Back in the days (1903) when a president could actually go off on a camping trip alone with a famous author and naturalist, President Teddy Roosevelt (Teedie) asked naturalist John Muir (Johnnie) to take him on a camping trip, and the rest was history. After Teedie’s and Johnnie’s journey through Yosemite, President Roosevelt became more than an outdoorsman; he “turned . . . into one of nature’s fiercest protectors. Roosevelt pushed Congress to pass laws saving the wilderness. He failed at first, but that didn’t stop him. He created national parks, wildlife sanctuaries, and national forests.”
“Teedie” Roosevelt is my favorite president, and this story of his encounter with Johnnie Muir and the wilderness of Yosemite is a colorful and fascinating introduction to Roosevelt’s ideas and his personality. (“Bully!” said Teedie, stretching. “What a glorious day!”) It also introduces children to the concept of nature conservation and even the political concept of changing the president’s mind and direction by a little well-placed lobbying for a good cause. (Maybe someone needs to take our current president on a camping trip?)

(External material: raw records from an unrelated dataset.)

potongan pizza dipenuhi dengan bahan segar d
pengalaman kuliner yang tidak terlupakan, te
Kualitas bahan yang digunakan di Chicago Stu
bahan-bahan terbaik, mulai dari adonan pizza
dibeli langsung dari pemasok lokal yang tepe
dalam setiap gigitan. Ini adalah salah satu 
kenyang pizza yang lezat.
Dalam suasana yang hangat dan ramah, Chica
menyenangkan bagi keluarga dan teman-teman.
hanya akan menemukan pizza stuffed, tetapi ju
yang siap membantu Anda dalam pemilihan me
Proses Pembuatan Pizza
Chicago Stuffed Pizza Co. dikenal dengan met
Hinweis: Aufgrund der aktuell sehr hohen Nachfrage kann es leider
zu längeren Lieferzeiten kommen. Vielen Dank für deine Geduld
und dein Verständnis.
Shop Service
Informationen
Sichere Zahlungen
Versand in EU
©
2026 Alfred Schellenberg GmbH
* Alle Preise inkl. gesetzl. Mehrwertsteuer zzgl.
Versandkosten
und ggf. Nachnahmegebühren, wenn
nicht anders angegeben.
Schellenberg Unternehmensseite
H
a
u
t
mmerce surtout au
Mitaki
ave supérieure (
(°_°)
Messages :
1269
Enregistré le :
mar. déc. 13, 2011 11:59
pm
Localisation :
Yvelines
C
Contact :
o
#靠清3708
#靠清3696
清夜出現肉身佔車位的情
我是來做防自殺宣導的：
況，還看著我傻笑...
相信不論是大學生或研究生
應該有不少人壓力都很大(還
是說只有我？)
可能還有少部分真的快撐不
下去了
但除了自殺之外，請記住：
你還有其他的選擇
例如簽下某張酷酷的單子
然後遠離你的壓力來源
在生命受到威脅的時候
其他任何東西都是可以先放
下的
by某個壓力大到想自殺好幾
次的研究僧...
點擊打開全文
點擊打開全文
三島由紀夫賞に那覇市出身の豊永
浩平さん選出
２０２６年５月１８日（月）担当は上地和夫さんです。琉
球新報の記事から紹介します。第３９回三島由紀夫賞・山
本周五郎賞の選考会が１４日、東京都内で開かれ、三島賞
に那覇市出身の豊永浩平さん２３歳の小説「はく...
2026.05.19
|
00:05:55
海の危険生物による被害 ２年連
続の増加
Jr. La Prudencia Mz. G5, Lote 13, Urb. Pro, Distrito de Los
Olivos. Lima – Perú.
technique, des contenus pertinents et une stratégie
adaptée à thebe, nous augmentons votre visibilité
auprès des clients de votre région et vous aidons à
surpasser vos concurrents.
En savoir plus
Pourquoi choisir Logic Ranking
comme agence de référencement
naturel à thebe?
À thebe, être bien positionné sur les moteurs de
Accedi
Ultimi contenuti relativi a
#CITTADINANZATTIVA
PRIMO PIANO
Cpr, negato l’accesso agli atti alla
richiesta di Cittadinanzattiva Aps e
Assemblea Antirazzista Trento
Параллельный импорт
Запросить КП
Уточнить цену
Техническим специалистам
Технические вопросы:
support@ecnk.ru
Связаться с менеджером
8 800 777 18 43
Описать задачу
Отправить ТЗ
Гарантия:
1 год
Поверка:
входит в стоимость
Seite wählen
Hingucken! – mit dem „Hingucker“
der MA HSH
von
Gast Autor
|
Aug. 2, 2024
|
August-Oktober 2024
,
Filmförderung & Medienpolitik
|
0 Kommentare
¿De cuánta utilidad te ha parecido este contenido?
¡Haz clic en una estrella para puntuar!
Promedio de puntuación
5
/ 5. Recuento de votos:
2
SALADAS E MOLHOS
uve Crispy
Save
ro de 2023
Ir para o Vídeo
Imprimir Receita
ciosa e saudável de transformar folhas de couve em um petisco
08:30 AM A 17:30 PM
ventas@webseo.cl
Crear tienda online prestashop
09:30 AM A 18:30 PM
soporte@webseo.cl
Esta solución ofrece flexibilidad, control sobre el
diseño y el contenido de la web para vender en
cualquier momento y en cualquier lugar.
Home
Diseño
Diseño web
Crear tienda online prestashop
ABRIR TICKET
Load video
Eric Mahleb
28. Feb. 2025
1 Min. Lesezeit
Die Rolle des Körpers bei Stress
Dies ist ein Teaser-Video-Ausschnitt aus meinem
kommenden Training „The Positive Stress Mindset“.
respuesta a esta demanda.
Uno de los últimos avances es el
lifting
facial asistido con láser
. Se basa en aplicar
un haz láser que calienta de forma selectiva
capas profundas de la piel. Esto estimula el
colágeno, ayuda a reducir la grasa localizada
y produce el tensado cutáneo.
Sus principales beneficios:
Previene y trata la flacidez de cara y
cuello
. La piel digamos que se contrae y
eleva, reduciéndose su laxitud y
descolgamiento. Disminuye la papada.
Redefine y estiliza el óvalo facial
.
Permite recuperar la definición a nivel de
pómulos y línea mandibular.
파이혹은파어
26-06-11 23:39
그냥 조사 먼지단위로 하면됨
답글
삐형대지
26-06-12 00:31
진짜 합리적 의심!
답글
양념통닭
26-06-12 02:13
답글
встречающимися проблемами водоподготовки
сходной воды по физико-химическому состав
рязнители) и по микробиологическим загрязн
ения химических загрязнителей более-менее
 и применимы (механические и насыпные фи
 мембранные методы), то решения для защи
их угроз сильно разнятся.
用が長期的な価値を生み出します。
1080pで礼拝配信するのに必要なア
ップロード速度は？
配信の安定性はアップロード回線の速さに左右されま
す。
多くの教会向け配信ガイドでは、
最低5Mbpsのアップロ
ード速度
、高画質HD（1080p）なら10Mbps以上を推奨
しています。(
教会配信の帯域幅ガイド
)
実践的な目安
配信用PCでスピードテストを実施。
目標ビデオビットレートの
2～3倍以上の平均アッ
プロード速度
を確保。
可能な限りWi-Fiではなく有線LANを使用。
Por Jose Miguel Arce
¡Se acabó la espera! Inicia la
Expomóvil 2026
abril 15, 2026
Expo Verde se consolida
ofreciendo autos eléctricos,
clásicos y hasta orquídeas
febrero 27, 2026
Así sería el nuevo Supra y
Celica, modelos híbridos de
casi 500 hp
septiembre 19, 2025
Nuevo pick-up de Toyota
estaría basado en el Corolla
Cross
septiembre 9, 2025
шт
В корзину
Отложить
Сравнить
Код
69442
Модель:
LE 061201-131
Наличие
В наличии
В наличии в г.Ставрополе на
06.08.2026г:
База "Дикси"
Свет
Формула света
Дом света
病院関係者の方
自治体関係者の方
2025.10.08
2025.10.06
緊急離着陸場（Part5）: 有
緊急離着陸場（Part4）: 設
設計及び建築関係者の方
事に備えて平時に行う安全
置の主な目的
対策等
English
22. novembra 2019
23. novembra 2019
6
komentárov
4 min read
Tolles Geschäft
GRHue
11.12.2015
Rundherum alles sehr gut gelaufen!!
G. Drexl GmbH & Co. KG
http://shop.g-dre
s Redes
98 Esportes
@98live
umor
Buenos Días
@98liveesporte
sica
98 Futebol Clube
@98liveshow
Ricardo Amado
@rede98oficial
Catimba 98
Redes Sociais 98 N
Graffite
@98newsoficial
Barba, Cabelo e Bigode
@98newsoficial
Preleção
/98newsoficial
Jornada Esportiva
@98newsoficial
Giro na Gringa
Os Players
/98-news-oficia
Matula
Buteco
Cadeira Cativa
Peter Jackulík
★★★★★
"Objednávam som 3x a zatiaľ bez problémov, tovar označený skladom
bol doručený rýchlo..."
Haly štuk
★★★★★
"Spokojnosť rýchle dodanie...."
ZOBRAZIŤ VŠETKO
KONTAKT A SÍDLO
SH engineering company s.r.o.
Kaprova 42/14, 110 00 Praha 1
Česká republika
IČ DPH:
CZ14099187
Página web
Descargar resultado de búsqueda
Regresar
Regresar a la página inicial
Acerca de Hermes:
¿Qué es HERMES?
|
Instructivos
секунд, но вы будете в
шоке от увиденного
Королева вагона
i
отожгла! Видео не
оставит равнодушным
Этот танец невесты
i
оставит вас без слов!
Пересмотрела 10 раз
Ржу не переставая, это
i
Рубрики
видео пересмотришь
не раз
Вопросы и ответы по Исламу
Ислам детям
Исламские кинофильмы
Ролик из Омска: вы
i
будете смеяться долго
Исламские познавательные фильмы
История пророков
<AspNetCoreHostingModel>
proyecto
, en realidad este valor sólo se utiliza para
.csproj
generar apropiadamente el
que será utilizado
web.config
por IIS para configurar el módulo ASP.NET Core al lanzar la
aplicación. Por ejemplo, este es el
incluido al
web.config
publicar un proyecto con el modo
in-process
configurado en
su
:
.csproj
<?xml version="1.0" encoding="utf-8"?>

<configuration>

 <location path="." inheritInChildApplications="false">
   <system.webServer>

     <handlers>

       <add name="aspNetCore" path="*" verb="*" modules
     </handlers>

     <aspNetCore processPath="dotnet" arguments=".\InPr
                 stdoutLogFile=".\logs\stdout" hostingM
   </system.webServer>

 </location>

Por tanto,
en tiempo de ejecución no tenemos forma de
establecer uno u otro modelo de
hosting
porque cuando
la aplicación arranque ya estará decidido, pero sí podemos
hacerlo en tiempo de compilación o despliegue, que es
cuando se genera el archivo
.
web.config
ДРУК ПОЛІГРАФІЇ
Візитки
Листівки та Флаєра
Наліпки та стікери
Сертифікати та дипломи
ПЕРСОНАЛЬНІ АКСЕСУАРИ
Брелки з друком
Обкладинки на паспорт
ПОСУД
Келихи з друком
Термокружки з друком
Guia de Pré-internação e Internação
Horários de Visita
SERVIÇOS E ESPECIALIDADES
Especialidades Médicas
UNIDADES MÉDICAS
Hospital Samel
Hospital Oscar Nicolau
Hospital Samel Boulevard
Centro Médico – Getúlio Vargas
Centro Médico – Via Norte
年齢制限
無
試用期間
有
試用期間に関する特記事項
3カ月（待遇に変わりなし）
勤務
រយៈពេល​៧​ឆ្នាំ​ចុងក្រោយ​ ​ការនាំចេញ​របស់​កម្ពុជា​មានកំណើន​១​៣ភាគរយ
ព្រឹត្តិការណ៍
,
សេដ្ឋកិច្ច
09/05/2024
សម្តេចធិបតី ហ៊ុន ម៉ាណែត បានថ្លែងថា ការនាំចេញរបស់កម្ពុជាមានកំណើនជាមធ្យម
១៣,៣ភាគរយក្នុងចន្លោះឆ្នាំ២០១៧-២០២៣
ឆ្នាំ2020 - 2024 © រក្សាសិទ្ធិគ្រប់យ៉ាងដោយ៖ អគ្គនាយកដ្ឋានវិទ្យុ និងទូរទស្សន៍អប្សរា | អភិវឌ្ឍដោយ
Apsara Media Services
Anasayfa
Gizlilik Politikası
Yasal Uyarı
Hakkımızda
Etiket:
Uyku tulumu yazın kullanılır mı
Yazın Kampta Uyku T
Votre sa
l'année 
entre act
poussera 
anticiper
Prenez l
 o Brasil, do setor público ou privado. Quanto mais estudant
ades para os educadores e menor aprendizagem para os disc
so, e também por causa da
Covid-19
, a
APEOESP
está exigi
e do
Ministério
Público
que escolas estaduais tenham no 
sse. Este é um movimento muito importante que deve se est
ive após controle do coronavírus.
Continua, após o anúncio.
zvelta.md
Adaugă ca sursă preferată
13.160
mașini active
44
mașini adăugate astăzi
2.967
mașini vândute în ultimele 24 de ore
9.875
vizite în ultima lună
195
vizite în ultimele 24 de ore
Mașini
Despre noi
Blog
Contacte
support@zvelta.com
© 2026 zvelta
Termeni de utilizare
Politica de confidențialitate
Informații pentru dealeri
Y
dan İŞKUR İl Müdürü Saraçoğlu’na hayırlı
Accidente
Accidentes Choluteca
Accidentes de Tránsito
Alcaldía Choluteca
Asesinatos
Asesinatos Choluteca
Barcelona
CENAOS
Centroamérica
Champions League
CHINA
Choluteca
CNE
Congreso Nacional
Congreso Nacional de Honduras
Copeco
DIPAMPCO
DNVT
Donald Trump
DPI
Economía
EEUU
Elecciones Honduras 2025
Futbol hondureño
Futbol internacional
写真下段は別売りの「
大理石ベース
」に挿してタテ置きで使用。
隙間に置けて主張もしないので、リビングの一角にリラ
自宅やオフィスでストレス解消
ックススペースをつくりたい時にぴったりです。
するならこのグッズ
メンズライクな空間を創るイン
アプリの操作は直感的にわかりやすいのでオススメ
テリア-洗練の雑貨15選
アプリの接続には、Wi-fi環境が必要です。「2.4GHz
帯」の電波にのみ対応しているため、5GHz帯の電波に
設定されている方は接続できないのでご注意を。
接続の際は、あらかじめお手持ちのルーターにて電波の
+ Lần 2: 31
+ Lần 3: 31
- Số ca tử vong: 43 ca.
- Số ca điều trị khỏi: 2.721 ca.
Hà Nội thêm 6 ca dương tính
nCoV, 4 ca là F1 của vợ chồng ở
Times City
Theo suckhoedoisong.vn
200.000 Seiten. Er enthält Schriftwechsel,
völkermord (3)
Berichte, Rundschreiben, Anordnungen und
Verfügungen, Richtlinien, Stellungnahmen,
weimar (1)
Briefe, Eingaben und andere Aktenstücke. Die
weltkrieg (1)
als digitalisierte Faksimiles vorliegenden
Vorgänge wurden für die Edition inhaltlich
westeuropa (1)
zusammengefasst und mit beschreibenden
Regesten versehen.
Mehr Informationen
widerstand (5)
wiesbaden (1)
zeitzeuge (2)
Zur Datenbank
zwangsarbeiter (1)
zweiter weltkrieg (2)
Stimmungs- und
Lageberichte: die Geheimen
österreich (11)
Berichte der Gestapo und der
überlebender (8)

There’s a touch of generalized “spirituality” in the imagined dialog between Teedie and Johnnie: “Everywhere nature sang her melody. Can you hear it?” And, of course, Muir adheres to the tenets of “old earth” geology: “a massive river of slow-moving ice carved the rock beneath them millions of years before.” Teedie is said to depend on “John Muir’s spirit as his guide” as the president goes about his work in preserving American parks and wildlife. However, these are minor and personal quibbles, things I would have worded differently, that don’t spoil the overall beauty and message of the book at all.
If you or your child is a fan of TR or John Muir or just a nature lover or even a wannabe naturalist, this book serves up a great slice of American history. The imagined dialog is taken from Muir’s books and from newspaper accounts of the famous camping trip.